Wie Wagner haben auch die dem Ministerium lose angeschlossenen Freiwilligenbataillone einen schlechten Ruf. Der Vorteil für das Ministerium besteht darin, dass es sagen kann, dass es für die von ihnen begangenen Kriegsverbrechen nicht verantwortlich ist. Gleiches gilt für die Verluste der Bataillone. Sie liegen auch nicht in der Verantwortung der militärischen Führung.
Finanzierung durch Oligarchen
Ein weiterer Vorteil für den Kreml besteht darin, dass einige Freiwilligenarmeen von russischen Oligarchen finanziert werden.

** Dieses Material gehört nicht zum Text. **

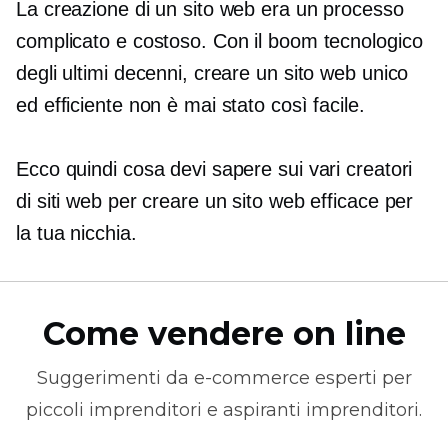
La creazione di un sito web era un processo
complicato e costoso. Con il boom tecnologico
degli ultimi decenni, creare un sito web unico
ed efficiente non è mai stato così facile.
Ecco quindi cosa devi sapere sui vari creatori
di siti web per creare un sito web efficace per
la tua nicchia.
Come vendere on line
Suggerimenti da
e-commerce
esperti per
piccoli imprenditori e aspiranti imprenditori.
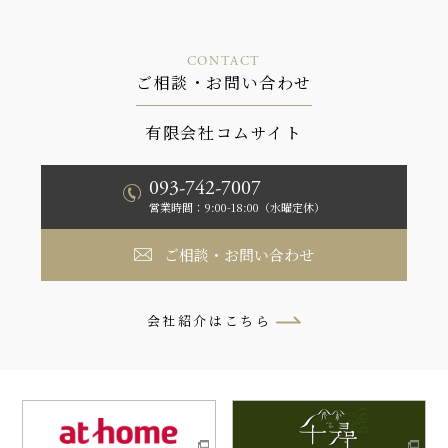
CONTACT
ご相談・お問い合わせ
有限会社コムサイト
093-742-7007
営業時間：9:00-18:00（水曜定休）
ご相談・お問い合わせ
会社紹介はこちら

Berichten zufolge erhält Redoet beispielsweise finanzielle Unterstützung von Gennadi Timtschenko, einem alten Freund von Präsident Putin, und dem Aluminiumbaron Oleg Deripaska.
Es ist eine großartige Möglichkeit, Ihre Loyalität gegenüber Putin zu beweisen, der zu Beginn des Krieges eine Tirade gegen Geschäftsleute übte, die in Russland ihr Geld verdienen, aber „Austern und …“ Gänseleber Essen an der Riviera‘. Gleichzeitig bauen die Kreditgeber lukrative Beziehungen zu mächtigen Persönlichkeiten des Militärs und des Verteidigungsministeriums auf.
„Es heißt, wenn es zu einem Machtkampf kommt, ist es nützlich, eine eigene Armee zu haben.“ „Deshalb denken Leute, die Geld haben, dass es ‚cool‘ ist, eine eigene Armee zu gründen“, spottete Prigoschin. Doch vorerst macht er sich keine allzu großen Sorgen um seine „Mini-Konkurrenten“. Wagner bleibt vorerst die mit Abstand größte Söldnerarmee, auch wenn nach US-Schätzungen in den letzten Monaten fast die Hälfte der 40.000 Kämpfer gestorben sind.